I shook my head—to chase away the idea because I didn't believe it.
"And that Nathalie! Ascesis through suffering! Nirvana through the whip! Idiocies! She has a score to settle and that's all, and that's enough, by God. But what score?"
I told him everything I had gleaned from talking with her mother and sister. The mausoleum. The death of her father.
"Maybe she feels guilty," he said. "If it's that, it's irrecuperable. One can be very strong in the face of one's own death—well, one may try—but one can do nothing before the death of others. You cannot accept it. So, when you also feel responsible—"
He questioned me finally about J. P. What he had done to me. What he had made me do.
"The human spirit is funny," he said.
He seemed to be talking to himself.
"Look He's treating you like a boy. You accept the role,
but only through inverting it; then you become the man to Nathalie's woman. She herself is never more than the feminized reflection
of the boy you are forced to be—and on that subject, who for- bade you to be a girl? And you two women act like men with each other! Simultaneously, you want her to be a woman—yet the boy you are does not like women. You torture her; she no longer knows who she is. She loves you, but you are only a means, for her, of finding the solution. She is the only one who really likes to suffer. Not you. I don't believe it."

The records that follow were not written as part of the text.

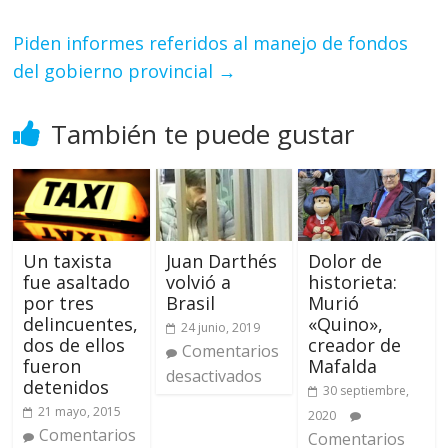
Piden informes referidos al manejo de fondos
del gobierno provincial
→
También te puede gustar
Un taxista
Juan Darthés
Dolor de
fue asaltado
volvió a
historieta:
por tres
Brasil
Murió
delincuentes,
«Quino»,
24 junio, 2019
dos de ellos
creador de
Comentarios
fueron
Mafalda
desactivados
detenidos
30 septiembre,
21 mayo, 2015
2020
Comentarios
Comentarios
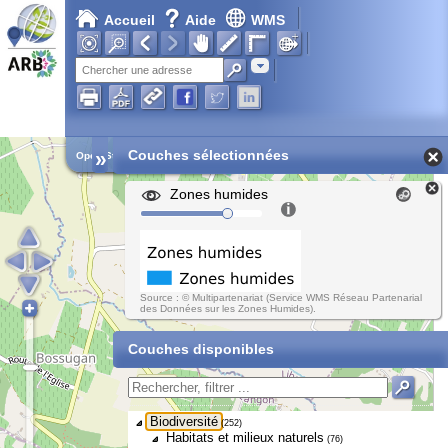
Accueil
Aide
WMS
Adresse
»
Couches sélectionnées
Open Street Map
Zones humides
Source : © Multipartenariat (Service WMS Réseau Partenarial
des Données sur les Zones Humides).
Couches disponibles
Biodiversité
(252)
Habitats et milieux naturels
(76)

I told him everything I had felt under the bridge: extreme suffering, feeling as if I were dying, and quasi-beatitude. As if I had pierced the wall of suffering; as if I had found the origin. The separation of my parents. My mother's voice, a night of fighting and insults at home, before their separation—and me, trembling to hear them, hiding in my room:
"What have you done to the child?"
But was that really the sentence I heard?3
My fault? Children always have a tendency to accuse
themselves when their parents make mistakes. To reproach themselves for being born.

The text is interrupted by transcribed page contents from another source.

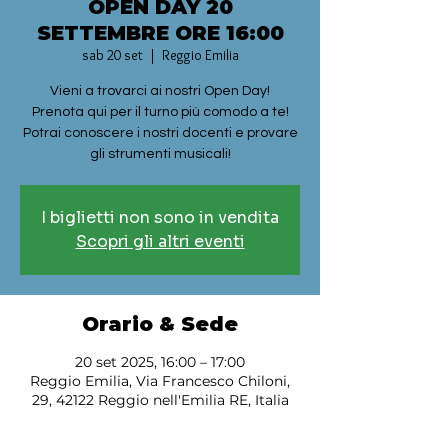
OPEN DAY 20
SETTEMBRE ORE 16:00
sab 20 set
  |  
Reggio Emilia
Vieni a trovarci ai nostri Open Day!
Prenota qui per il turno più comodo a te!
Potrai conoscere i nostri docenti e provare
gli strumenti musicali!
I biglietti non sono in vendita
Scopri gli altri eventi
Orario & Sede
20 set 2025, 16:00 – 17:00
Reggio Emilia, Via Francesco Chiloni,
29, 42122 Reggio nell'Emilia RE, Italia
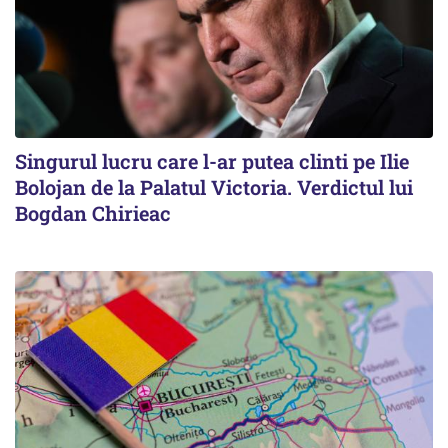
Singurul lucru care l-ar putea clinti pe Ilie
Bolojan de la Palatul Victoria. Verdictul lui
Bogdan Chirieac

"That's a little too easy," I concluded.
"Of course it is, picky girl. Does that mean it's necessarily wrong?"
My bruises disappeared harmoniously. A rainbow revealed in stages.
Two or three times I called my answering machine. There were several affectionate and nervous calls from Nathalie. Because each time I listened, the tape rewound and began at the beginning, I could better discern how her anxiety mounted as she left messages without getting any answer. The fifth time, I kissed Louis tenderly, shook Wagner's paw, and went home.
One day, after I had used up a bottle of hydrogen peroxide and was looking for another, I happened to find pill bottles of
AZT, blessed with a terrible eloquence, in his medicine cabinet.
An antique collector, a homosexual, and HIV positive: the stereotypical nature of the situation hardly diminished its tragic aspects. Indeed, on the contrary. Tragedy is ultimately full of stereotypes. Only the drama itself makes it original.
The second day he came back with a little red dress. Cuddly enough to make me feel pampered again, it skimmed my neck and was long at the wrists—enough camouflage to keep me from feeling frightened. He also brought several small indispensable baubles. "I am not very familiar with all this feminine artillery," he said apologetically as I unwrapped the gift boxes wrapped in tissue paper. But he didn't get it wrong—not even the size of the cups of the brassiere.
The dress was somewhat light for the season, so I waited until a warmer day to return to my place. Good-bye, Louis, I love you.
Nothing in the mail.
In the stairwell, for no reason, my heart beat faster.